═════ Supplied records ═════

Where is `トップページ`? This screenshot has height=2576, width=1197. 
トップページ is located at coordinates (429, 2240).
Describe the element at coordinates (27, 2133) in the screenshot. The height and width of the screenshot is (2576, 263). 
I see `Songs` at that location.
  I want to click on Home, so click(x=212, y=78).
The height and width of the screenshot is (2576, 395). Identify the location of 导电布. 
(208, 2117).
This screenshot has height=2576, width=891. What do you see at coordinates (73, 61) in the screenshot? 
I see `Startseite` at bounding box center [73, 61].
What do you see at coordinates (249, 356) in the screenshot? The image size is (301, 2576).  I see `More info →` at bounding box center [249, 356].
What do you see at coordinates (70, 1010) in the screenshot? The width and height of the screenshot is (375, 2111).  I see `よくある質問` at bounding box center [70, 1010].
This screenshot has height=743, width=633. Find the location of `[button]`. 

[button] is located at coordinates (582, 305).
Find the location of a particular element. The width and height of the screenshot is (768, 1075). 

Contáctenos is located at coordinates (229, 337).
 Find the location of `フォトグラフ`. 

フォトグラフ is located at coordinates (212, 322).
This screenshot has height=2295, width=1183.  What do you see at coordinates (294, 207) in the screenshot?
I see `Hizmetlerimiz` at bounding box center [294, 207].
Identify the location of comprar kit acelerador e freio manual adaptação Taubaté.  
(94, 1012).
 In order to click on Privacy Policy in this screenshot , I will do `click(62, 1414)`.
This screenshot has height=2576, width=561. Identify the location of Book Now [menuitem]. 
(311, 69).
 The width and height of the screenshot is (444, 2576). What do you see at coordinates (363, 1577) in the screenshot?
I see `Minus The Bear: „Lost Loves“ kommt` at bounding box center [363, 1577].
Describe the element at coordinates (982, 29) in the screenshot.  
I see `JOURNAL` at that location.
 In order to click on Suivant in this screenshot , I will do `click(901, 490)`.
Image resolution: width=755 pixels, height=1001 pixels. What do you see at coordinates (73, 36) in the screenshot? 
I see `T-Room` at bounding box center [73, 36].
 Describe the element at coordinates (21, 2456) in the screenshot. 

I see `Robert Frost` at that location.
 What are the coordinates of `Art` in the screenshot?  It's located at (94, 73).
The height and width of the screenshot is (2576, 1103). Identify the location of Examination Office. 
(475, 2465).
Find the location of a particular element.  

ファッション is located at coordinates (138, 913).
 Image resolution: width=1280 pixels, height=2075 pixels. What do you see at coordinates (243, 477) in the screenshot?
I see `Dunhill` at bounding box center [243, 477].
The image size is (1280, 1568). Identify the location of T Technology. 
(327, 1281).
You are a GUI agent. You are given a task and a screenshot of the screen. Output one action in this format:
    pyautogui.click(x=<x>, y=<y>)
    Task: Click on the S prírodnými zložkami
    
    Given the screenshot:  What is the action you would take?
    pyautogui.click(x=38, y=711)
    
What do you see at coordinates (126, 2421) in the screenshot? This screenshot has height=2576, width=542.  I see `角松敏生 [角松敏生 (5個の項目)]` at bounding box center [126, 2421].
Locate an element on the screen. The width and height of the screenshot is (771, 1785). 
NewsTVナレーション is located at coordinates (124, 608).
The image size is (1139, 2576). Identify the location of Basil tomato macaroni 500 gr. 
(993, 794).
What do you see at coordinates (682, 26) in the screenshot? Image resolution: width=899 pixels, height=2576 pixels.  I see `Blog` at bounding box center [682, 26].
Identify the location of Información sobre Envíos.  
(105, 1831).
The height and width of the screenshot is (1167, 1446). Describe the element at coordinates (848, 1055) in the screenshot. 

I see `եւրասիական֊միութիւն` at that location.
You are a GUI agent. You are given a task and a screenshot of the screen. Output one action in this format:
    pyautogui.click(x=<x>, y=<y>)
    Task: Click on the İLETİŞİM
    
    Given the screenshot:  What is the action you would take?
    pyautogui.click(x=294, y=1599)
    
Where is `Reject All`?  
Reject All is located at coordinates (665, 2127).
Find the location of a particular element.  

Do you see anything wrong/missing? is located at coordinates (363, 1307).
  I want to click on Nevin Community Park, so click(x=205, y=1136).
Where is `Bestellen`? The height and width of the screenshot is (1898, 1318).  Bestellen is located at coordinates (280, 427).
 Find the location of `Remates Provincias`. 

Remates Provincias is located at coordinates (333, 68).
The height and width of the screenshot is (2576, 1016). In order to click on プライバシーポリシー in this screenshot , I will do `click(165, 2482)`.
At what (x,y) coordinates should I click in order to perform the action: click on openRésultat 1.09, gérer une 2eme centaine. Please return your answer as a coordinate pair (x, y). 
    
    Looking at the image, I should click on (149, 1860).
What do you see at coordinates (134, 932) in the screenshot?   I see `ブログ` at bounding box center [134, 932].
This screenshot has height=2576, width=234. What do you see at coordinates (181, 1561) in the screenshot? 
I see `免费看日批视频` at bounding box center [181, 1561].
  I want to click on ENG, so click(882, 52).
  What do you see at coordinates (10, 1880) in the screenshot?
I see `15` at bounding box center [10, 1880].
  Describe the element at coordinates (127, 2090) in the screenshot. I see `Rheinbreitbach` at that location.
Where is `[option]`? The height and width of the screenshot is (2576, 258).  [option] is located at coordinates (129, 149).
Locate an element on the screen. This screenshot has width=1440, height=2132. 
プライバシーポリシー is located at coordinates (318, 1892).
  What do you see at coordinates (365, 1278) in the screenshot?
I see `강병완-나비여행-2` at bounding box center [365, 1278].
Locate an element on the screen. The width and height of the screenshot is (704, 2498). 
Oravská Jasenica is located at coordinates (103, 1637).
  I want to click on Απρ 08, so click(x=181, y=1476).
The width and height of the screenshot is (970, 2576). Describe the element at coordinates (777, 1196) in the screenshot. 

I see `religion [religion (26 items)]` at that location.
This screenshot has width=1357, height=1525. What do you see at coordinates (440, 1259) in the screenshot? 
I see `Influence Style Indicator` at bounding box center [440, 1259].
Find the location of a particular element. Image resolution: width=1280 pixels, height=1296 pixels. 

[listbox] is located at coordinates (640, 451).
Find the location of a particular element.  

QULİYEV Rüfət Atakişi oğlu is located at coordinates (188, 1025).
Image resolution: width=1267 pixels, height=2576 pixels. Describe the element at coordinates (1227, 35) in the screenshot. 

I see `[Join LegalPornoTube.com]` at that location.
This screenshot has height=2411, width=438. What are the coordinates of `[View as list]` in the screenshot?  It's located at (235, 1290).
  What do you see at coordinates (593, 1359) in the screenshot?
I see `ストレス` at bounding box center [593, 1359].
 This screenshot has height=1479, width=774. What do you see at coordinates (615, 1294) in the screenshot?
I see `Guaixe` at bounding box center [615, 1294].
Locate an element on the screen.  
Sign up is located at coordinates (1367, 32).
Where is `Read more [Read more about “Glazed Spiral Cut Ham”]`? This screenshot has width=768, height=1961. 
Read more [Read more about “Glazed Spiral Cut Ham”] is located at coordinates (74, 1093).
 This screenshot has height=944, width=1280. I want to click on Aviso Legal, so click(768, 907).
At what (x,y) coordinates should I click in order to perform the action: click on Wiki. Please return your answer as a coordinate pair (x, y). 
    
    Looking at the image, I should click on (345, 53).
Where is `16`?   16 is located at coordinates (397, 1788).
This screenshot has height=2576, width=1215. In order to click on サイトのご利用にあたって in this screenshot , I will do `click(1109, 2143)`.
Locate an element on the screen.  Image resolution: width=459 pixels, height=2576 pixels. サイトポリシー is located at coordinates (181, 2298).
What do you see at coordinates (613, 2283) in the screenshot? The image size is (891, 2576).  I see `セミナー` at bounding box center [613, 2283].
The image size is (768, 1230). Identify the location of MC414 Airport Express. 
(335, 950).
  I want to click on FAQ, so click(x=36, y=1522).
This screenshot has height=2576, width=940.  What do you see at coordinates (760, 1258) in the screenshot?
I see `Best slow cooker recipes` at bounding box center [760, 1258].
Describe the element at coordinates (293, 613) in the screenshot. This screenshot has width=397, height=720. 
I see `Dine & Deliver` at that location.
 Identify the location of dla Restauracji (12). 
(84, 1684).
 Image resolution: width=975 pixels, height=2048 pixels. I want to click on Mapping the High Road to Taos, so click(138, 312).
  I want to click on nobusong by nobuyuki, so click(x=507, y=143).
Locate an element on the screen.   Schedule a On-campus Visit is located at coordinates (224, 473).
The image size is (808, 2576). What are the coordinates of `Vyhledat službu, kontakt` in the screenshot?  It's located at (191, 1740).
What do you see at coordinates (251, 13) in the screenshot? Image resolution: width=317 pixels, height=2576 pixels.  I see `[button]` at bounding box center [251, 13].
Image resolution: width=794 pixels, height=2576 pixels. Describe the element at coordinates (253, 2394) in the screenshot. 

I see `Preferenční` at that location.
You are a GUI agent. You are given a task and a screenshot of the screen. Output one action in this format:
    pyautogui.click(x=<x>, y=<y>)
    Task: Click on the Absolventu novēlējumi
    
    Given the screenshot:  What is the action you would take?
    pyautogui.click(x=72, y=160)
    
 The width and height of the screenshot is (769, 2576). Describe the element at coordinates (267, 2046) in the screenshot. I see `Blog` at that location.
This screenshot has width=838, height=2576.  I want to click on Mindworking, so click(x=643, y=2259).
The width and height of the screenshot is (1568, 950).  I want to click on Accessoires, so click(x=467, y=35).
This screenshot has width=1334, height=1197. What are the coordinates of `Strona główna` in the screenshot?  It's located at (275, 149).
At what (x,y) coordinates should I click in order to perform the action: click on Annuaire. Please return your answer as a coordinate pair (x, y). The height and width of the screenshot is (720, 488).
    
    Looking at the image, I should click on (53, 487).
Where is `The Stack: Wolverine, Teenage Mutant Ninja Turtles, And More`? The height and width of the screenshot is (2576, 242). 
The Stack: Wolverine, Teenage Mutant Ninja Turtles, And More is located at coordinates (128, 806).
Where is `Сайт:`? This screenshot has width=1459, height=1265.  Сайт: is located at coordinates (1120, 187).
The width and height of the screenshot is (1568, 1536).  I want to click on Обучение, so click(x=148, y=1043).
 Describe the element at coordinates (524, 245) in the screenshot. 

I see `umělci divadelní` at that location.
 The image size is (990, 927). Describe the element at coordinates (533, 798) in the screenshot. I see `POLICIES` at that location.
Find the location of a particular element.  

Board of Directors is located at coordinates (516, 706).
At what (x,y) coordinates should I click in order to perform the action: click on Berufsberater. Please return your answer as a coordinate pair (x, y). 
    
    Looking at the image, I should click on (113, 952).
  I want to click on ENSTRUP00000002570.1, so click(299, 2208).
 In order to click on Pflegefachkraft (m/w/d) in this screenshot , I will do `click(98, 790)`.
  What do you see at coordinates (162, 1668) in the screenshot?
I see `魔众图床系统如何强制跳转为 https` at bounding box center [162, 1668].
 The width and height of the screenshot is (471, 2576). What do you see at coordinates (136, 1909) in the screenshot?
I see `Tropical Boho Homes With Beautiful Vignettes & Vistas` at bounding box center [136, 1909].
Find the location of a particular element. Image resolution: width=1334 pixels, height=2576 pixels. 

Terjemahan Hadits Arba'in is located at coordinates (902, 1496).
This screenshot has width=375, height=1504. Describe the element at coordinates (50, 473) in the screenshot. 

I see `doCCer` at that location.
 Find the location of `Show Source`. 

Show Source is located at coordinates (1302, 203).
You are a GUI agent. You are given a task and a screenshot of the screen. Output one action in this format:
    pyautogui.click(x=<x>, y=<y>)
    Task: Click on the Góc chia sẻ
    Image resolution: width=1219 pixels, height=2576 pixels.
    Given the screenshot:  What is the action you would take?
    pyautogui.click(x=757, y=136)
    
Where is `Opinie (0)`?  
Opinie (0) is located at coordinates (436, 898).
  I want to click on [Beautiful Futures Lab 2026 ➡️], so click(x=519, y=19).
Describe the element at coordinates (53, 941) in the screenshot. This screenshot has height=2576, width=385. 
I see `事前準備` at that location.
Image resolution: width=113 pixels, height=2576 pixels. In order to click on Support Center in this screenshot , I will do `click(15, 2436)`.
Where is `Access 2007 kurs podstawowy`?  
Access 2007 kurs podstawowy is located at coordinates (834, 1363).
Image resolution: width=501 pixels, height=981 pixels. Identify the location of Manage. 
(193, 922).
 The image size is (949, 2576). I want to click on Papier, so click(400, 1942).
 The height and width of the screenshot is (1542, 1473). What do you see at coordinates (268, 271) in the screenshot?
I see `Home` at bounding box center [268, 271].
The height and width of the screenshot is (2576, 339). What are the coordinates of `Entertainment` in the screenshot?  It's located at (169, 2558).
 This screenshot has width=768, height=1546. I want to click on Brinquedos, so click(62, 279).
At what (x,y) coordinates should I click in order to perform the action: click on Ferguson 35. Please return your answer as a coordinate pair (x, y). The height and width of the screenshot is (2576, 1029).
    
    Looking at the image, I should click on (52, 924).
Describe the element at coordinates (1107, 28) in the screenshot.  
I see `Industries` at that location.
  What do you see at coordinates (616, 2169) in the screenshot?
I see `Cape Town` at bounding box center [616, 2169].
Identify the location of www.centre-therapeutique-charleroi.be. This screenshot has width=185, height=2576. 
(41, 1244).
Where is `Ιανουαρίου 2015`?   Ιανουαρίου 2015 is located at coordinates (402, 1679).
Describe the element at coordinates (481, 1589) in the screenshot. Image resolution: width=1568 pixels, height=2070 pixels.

═════

# [Exercise prompt]
Starting with the first line above and ending with the line that holds "What do you see at coordinates (249, 356)", restate each line word for word and add nothing else.

# [Your response]
Where is `トップページ`? This screenshot has height=2576, width=1197. 
トップページ is located at coordinates (429, 2240).
Describe the element at coordinates (27, 2133) in the screenshot. The height and width of the screenshot is (2576, 263). 
I see `Songs` at that location.
  I want to click on Home, so click(x=212, y=78).
The height and width of the screenshot is (2576, 395). Identify the location of 导电布. 
(208, 2117).
This screenshot has height=2576, width=891. What do you see at coordinates (73, 61) in the screenshot? 
I see `Startseite` at bounding box center [73, 61].
What do you see at coordinates (249, 356) in the screenshot? The image size is (301, 2576).  I see `More info →` at bounding box center [249, 356].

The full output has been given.